CFACT brings balanced environmental message to over 250 public school students

“I’m here to tell you that you don’t need to worry about the polar bears! They’re doing fine-in fact they’re at their highest numbers ever.”

Houser discusses the three trees of CFACT philosophy: Prosperity, Liberty, and Nature.

That was just part of the message that Adam Houser of CFACT shared with over 250 students at career day at Mary B. Neal Elementary in Waldorf, Maryland.

“I was invited to speak to 10 different classes of over 25 students each in 2nd and 3rd grades,” explained Adam. “I got to talk about how awesome my job is of course, but that also gave me the opportunity to talk about the issues CFACT covers. So these public school students heard about the truth on environmental issues for really the first time ever.”

Houser covered everything from fracking and natural gas, polar bears, the benefits of hunting, and how individuals and businesses can help the environment without the government.
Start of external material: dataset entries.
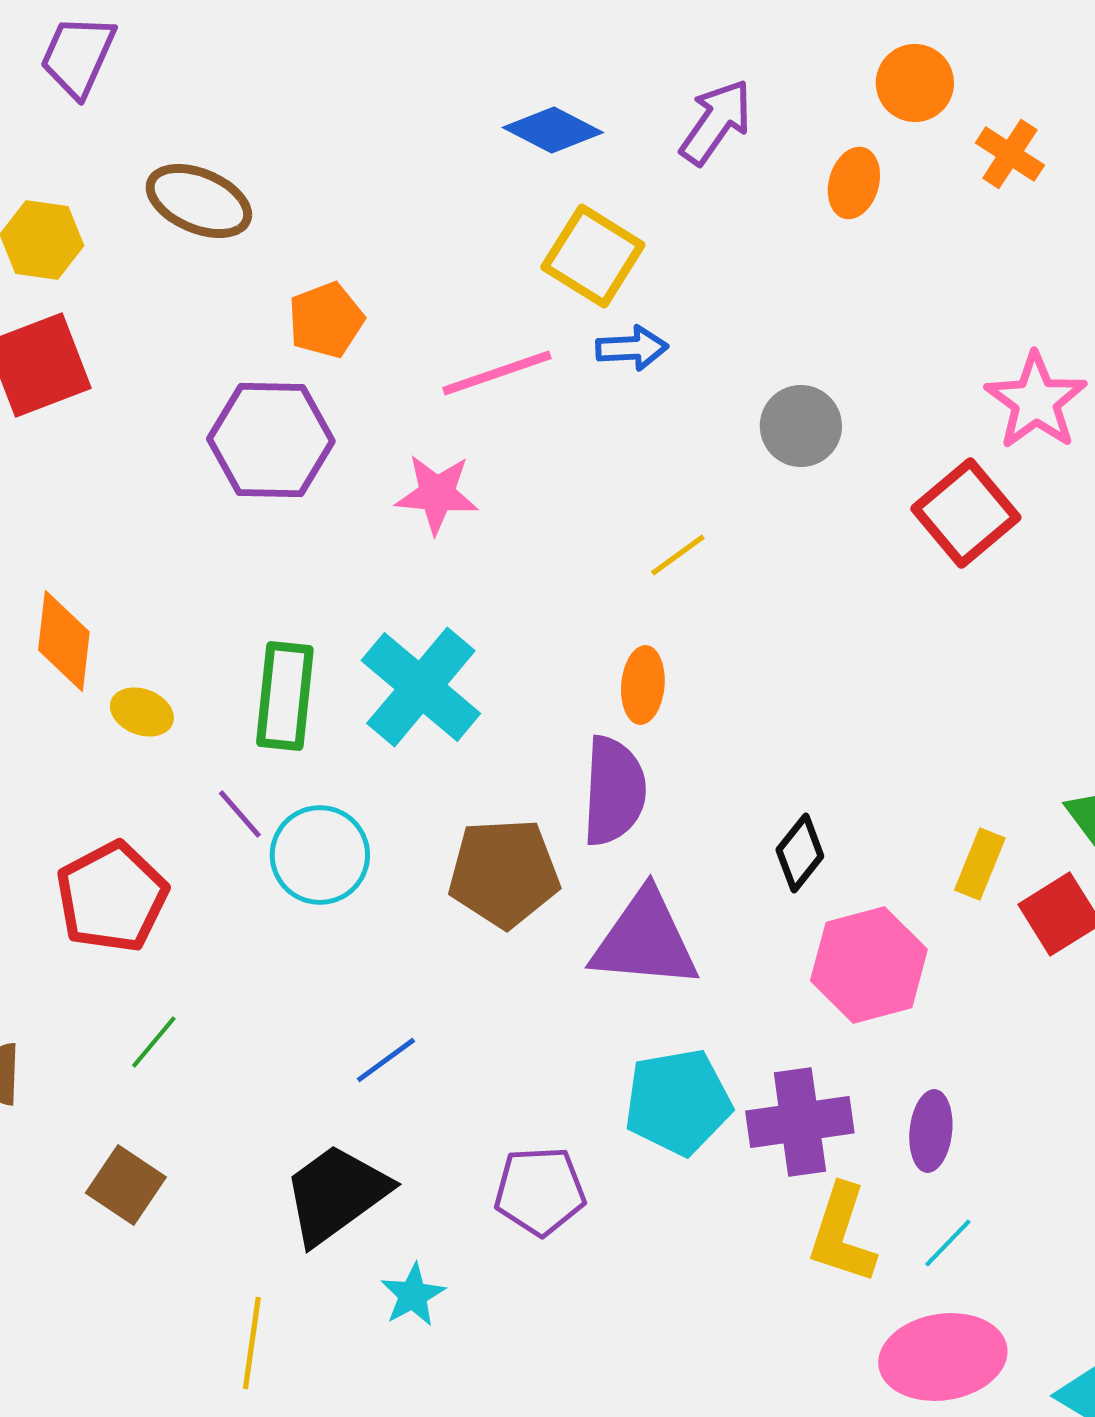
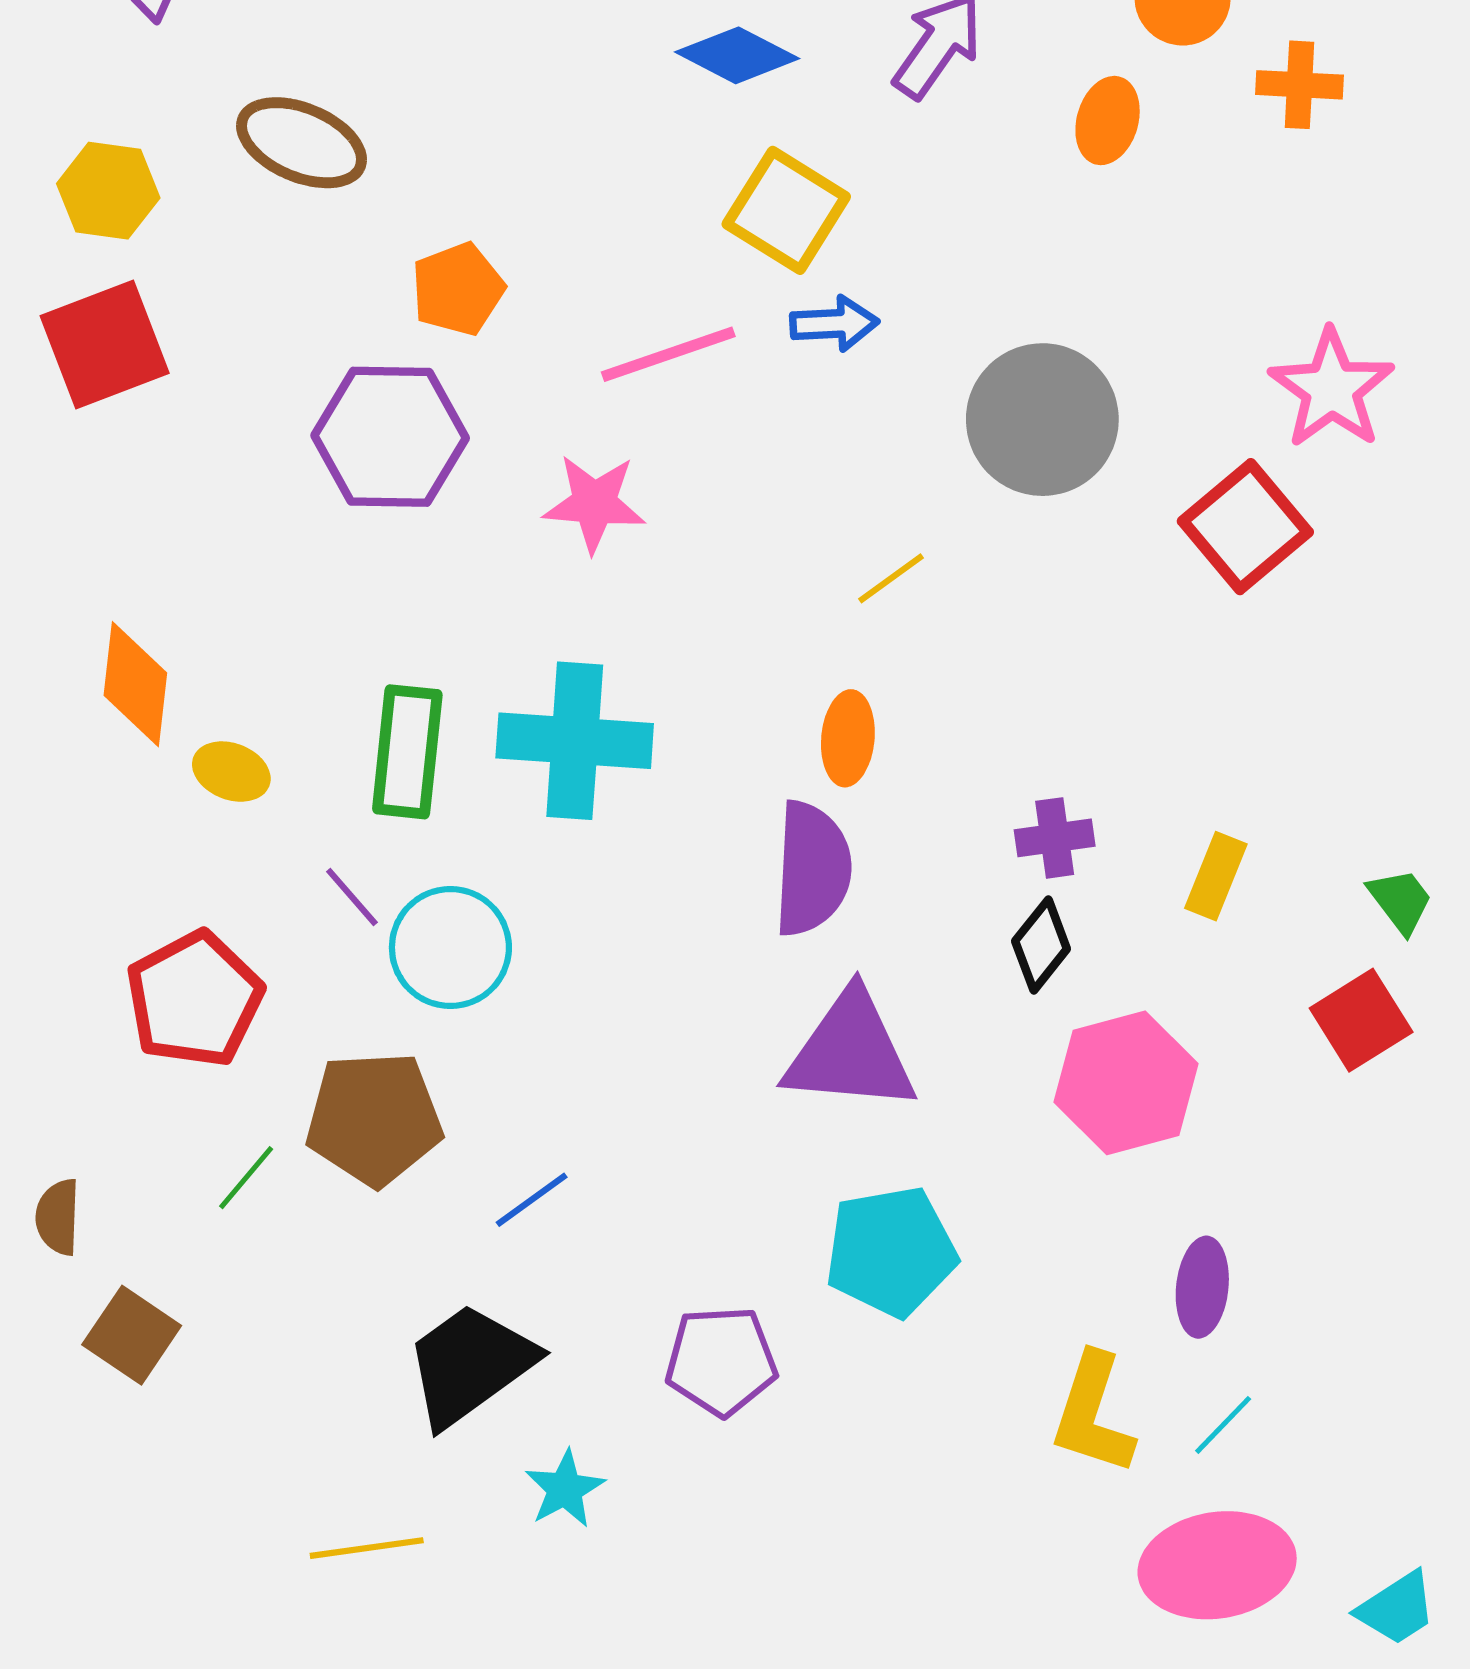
orange cross: (1010, 154) -> (1300, 85), turned -30
gray circle: (801, 426) -> (1042, 420), size x1.5
cyan cross: (421, 687) -> (575, 741), turned -36
yellow rectangle: (980, 864) -> (1216, 876), moved
brown pentagon: (504, 873) -> (374, 1119), moved
purple cross: (800, 1122) -> (1055, 838), moved, size x0.6
brown square: (126, 1185) -> (132, 1335), moved
yellow line: (252, 1343) -> (367, 1548), turned 74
Students listen to an introduction of how individuals, non-profits, and businesses can protect the environment.

“Even young students can understand these issues when you get them engaged and present it in exciting ways they can understand,” Houser added. “You ask them a question like, ‘who likes polar bears?’ and ‘who has heard they are dying?’ and all of the sudden the entire classroom is buzzing. I would then add something like ‘Well CFACT works with zoologists, which is a fancy word for animal scientists, who say polar bears are actually at their highest numbers ever!'”

Houser is referring to research performed by Dr. Susan Crockford, a paleozoologist from the University of Victoria. Her research shows that polar bears are at their highest levels in 50 years, numbering anywhere from 30,000-50,000 in the wild.

“I also went over how the students could make an impact in their own communities. Organizing litter clean ups, being responsible hunters, attending national parks, planting trees-these are all ways they can help the environment.”

Houser went on, “Interacting with these hundreds of students gave me hope for the future. If we can continue to find ways to engage students so they have a balanced presentation of the issues, we’ll be a lot better off in the future, and they’ll be much more prepared for life going forward.”